“砰!”
她的身體掉在地上。
四肢卻是扭曲的。
緊接著她直起了腰,四肢扭轉得咔嚓咔嚓的,胸部朝上,四肢扭曲朝下,腦袋往后軟趴趴地垂著,喉嚨里發出尖利的笑聲。
飛快地沖著吳秋秋爬過來。
“是你,應該是你嘻嘻嘻嘻。”
聲音越發的尖銳刺耳,眨眼間,已經變形的駱雪然就已經爬到了吳秋秋跟前。
吳秋秋一步都沒有后退,而是伸出手一把按住了駱雪然翻轉的頭顱。
“拙劣的幻境。”
唇邊輕輕勾勒起一抹笑意。
手腕上的紅線繞指,圈住了駱雪然的脖子,略一收緊,駱雪然瞳孔緊縮,一根根紅血絲遍布眼球,就像下一秒那雙眼球就會爆開了一樣。
“額......你敢,我的命亦是你的命,哈哈哈哈哈,你本就該受著。”
紅線深深勒進了她的脖子。
好像鋒利的刀刃,整整齊齊地切割了一圈。
邊緣處則是滲出粘稠的鮮血。
而那雙通紅的瞳孔,則是惡狠狠地看著吳秋秋,扭曲的四肢發出咔咔咔的動靜,好像下一秒她就要散架了。

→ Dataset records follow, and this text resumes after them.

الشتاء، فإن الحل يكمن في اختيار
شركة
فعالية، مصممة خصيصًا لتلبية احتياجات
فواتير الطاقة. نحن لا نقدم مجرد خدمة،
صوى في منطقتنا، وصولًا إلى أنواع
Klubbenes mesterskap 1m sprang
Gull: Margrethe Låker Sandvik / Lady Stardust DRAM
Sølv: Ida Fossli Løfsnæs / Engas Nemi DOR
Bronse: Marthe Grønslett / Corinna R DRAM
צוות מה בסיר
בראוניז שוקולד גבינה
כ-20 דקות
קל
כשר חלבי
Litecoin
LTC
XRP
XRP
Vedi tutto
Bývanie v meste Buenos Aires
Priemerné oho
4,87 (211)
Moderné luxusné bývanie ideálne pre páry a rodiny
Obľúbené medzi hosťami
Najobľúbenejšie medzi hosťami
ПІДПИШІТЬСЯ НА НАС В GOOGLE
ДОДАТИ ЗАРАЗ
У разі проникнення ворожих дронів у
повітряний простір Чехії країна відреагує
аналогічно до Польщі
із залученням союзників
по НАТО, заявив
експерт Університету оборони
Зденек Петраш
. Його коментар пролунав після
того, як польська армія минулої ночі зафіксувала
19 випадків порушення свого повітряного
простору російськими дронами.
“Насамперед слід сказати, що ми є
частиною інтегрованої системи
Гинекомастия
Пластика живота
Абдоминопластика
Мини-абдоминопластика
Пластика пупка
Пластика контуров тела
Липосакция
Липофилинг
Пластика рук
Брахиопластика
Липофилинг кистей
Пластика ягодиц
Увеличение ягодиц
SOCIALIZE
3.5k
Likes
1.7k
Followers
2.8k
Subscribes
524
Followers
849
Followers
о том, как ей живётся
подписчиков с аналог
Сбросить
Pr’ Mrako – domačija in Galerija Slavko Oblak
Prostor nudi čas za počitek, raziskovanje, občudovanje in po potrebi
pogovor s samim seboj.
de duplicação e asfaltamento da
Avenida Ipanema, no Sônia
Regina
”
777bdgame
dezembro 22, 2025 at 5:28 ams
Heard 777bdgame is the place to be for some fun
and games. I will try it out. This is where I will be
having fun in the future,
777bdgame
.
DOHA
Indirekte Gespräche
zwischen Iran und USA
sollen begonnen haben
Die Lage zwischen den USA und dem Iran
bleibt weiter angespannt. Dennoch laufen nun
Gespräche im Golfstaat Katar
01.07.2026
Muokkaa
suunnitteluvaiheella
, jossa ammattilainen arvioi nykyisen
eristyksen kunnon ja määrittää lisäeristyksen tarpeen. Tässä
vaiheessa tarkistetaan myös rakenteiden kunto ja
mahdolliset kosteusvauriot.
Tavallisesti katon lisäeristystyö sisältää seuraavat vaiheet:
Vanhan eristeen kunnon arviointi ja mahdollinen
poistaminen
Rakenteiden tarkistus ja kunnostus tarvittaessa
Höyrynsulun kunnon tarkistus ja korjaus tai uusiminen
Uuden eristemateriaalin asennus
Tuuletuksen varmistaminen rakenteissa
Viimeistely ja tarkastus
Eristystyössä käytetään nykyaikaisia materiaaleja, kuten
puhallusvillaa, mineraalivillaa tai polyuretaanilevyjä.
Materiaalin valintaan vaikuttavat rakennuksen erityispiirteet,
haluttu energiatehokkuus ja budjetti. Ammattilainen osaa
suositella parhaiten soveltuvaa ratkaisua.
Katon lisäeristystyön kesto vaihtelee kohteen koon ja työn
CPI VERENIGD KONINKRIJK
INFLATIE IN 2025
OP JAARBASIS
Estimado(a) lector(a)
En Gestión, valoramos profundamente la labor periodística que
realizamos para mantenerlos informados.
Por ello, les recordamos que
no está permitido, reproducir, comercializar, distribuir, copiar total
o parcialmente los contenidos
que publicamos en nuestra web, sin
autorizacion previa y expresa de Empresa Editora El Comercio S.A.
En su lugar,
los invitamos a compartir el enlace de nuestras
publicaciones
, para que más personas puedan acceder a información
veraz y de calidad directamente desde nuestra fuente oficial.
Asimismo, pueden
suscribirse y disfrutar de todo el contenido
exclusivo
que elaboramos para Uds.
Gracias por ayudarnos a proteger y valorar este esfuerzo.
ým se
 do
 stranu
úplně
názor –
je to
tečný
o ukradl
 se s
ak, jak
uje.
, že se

這時,直直立在旁邊沒動的肖景辭的尸體,也像是突然受到了某種召喚似的抬起了腦袋。
那張明明很英俊的臉,此時是一片青黑色,眼眶周圍更是深深的裂開了。
一條條皸裂的紋路,就像干涸的大地一樣。
“都是你造成了這一切。”
肖景辭說。
“是嗎?”
吳秋秋左手拎著刀,卻是笑了。
“嘎嘎嘎嘎嘎。”
肖景辭怪笑一聲,頭顱向一邊偏著,猛一下就沖了過來。
與此同時吳秋秋察覺到自己動不了。
低頭一看才發現,那滿地的白骨,抓住了她的雙腿。
樹上吊著的尸體,集體下降,扣住她的胳膊。
面前的駱雪然露出一個扭曲至極的笑容。
肖景辭也是掐住了吳秋秋的脖子。
“如果我還是血肉之軀倒也罷了,但現在我也不是人,你們又能奈我何?”
吳秋秋喃喃自語一聲。
接著雙手旁若無人地抬了起來,彎刀鋒利的刀刃更是直直的劈向了肖景辭的面門。
“你們這些虛妄的東西,去死好了。”
鋒芒照亮了肖景辭皸裂的臉,也照見了他眼底的恐懼。
就在刀鋒離肖景辭面門不足一厘米的時候,吳秋秋硬生生停了下來。
她聽到了,肖景辭在大喊她的名字。
于是仔細看著這雙眼睛,片刻后,眉峰微微挑起。
“有點意思啊”
她說的有意思,不是眼前的肖景辭有意思,而是指這整個幻境有意思。
這一刀落下去,只怕真正的肖景辭也被她砍死了。
真是好一招借刀殺人。
還好關鍵時刻她停下來了,否則收手都來不及。
與此同時,肖景辭看到停在自己面門前的彎刀,冷汗直接就冒了下來。
就差那么一點點......
這把刀就會削下他的腦袋。
方才他們都走散了,結果再碰上吳秋秋的時候,卻發現吳秋秋面無表情,看上去有點不正常。
然后二話不說就要拿刀砍他,一厘米不到的距離啊。
幸虧在關鍵時刻,吳秋秋似乎發現了什么,停手了。
他試著開口:“能聽得到我說話嗎?”
面前的人依舊沒有反應,像是陷入了自己的思緒當中去。
顯而易見,他們眼中的世界是不一樣的。
就是不知道此刻在吳秋秋眼中,看到的又是何種光景?
他試著慢慢挪動身子,離那把彎刀遠了一些。
吳秋秋這邊則是看到肖景辭的尸體直挺挺地倒在了地上。
駱雪然則還在呲哇亂叫。
這是假的。
問題是,她要如何從這假的地方離開,回到真的樹林里去?
她旁若無人地踩著地上的白骨,掛在樹上的尸體若是擋路了,就被她隨意的撥開。
在樹上晃啊晃的吳秋秋也看習慣了。
明明是一副很恐怖的場景,偏偏被她走出了閑庭信步的感覺。
她是真不怕。
現在是要找到破除幻境的媒介。
她剛剛是怎么突然陷入的呢?
是踩到了骨頭,還是觸犯了什么東西?
突然,她腳步一頓,目光鎖定了路邊一個蓋著紅布的石墩子。